Stored data entries

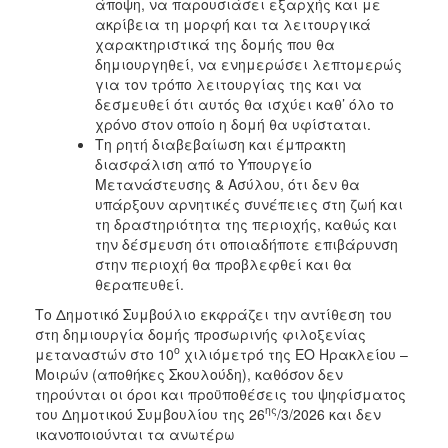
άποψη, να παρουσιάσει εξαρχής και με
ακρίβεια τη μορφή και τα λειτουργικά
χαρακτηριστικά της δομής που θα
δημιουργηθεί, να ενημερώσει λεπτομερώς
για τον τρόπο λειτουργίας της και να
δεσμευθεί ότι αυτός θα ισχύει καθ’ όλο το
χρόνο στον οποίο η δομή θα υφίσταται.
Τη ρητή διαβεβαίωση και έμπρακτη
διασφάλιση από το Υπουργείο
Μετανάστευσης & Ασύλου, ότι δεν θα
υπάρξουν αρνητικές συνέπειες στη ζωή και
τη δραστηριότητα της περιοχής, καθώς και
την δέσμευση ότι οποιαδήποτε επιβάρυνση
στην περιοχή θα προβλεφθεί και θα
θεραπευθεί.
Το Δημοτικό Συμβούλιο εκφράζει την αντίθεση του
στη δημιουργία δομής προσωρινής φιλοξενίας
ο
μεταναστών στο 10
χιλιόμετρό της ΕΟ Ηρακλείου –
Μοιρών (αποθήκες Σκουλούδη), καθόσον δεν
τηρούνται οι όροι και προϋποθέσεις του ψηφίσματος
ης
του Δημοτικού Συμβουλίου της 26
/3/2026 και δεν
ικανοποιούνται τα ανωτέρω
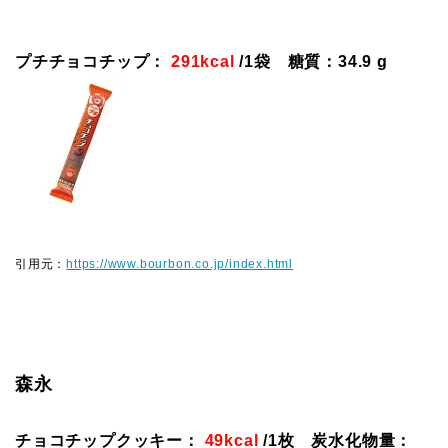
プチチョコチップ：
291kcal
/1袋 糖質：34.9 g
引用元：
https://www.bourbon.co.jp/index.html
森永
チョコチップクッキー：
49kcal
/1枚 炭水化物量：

*TASK DESCRIPTION*.
Could you find every line in the records above that has the string "δομής" and copy it?

*WRITTEN RESPONSE*.
χαρακτηριστικά της δομής που θα
στη δημιουργία δομής προσωρινής φιλοξενίας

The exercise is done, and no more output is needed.